2. Bone restoration. The 3D structure consisting of matrices, excellent biocompatibility, as well as the natural composition of collagen contribute to the restoration of solid bone fragments.
The material consists of smooth and rough sides. The first is used for rapid healing of wounds, the second is used to activate the growth of bone cells.
Collagen can be used either as a stand-alone product or in combination with the patient’s own cells.
Manufacturers
Collagen membranes are produced by companies with research laboratories and their own developments. The quality of their products meets human safety requirements.
• Collprotect. Membrane with a rough porous 3D surface. It is used for sinus lifting, for advanced intraosseous pathologies, for closing sockets after tooth extraction and perforations.
• Jason. The patented technology creates material for implantation, for closing fenestrations, for intraosseous pathologies, and for stopping bone atrophy.
• Alpha-Bio's GRAFT. The wavy two-layer material is used for sinus lifting, to correct surgical defects, for periodontal pathologies, and for ridge resorption.
How to install a barrier membrane?
The innovative method of using a barrier membrane requires certain experience from the dentist, as well as clear knowledge of the technique of performing the stage. The structure is fixed as follows:
- Performing local or general anesthesia with the addition of sedatives (the last point is not always necessary);
- An incision in the outer soft tissues of the gums and moving them away from the bone of the alveolar process;
- Replenishment of the required amount of bone tissue using one of the previously selected methods;
- Fixing a modern structure made of collagen or metal with special titanium screws to adjacent teeth or to the jaw bone itself;
- Repositioning the soft gum tissue and securing it with surgical sutures.
When using a membrane that does not dissolve, after a certain time almost all steps are repeated to remove the structure.
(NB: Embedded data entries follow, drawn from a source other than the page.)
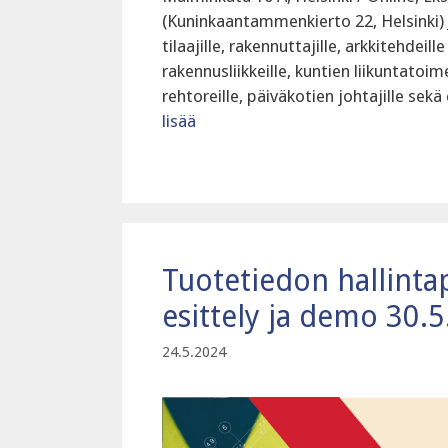
(Kuninkaantammenkierto 22, Helsinki)
tilaajille, rakennuttajille, arkkitehdeill
rakennusliikkeille, kuntien liikuntatoim
rehtoreille, päiväkotien johtajille sekä
lisää
Tuotetiedon hallinta
esittely ja demo 30.
24.5.2024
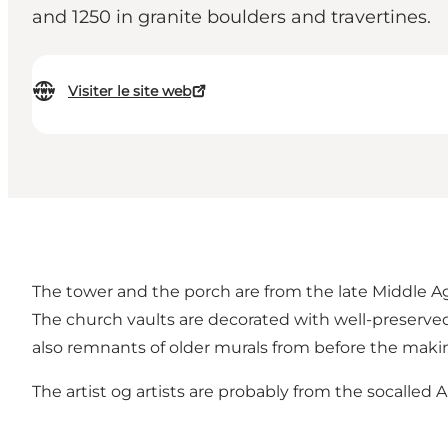
and 1250 in granite boulders and travertines.
Visiter le site web
The tower and the porch are from the late Middle Age
The church vaults are decorated with well-preserve
also remnants of older murals from before the makin
The artist og artists are probably from the socalled 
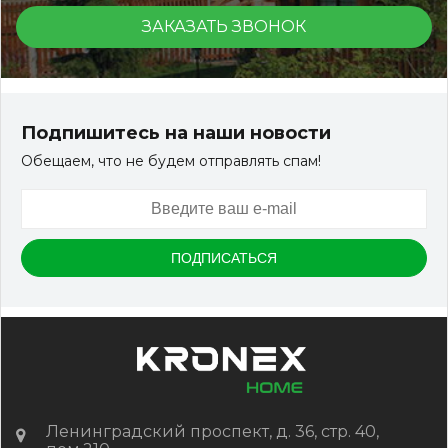
ЗАКАЗАТЬ ЗВОНОК
Террасная доска ДПК Outdoor 3D 150*25*3000 мм.
STORM/вельвет серый микс холодный
Подпишитесь на наши новости
Обещаем, что не будем отправлять спам!
Артикул:
DPK-2329
Размер
150*25*3000 мм
Цвет
Серый микс холодный
В наличии
Цена:
-
+
2 322.88
RUB / шт
КУПИТЬ
Ленинградский проспект, д. 36, стр. 40,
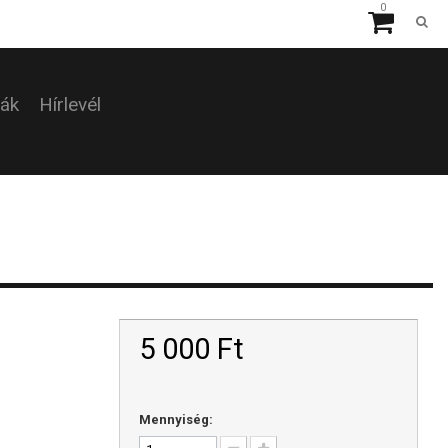
0
ták
Hírlevél
5 000 Ft‎
Mennyiség:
A prerequisite for the patient’s successful recovery is careful oral care in the postoperative period. A person must maintain personal oral hygiene and follow all recommendations of the dentist. It is also important to quit smoking a few days before surgery and for the entire rehabilitation period.
Is it possible to do without a barrier membrane?
Since fixing a barrier membrane is not cheap, many patients are interested in the question of alternatives to this design. In general, the cost of different types and brands of such dental material varies significantly. But if surgical intervention requires the use of a serious and reliable design, then it is not recommended to purchase a cheap analogue, because it still will not bring the expected result.
Performing bone grafting with fixation of barrier membranes is not available to all dental clinics. Refusal to use such structures will increase the likelihood of any complications, but in general will not affect the course of the operation and the recovery stage. But if it is possible to use a barrier membrane for bone grafting during implantation, then it is better to agree to its installation.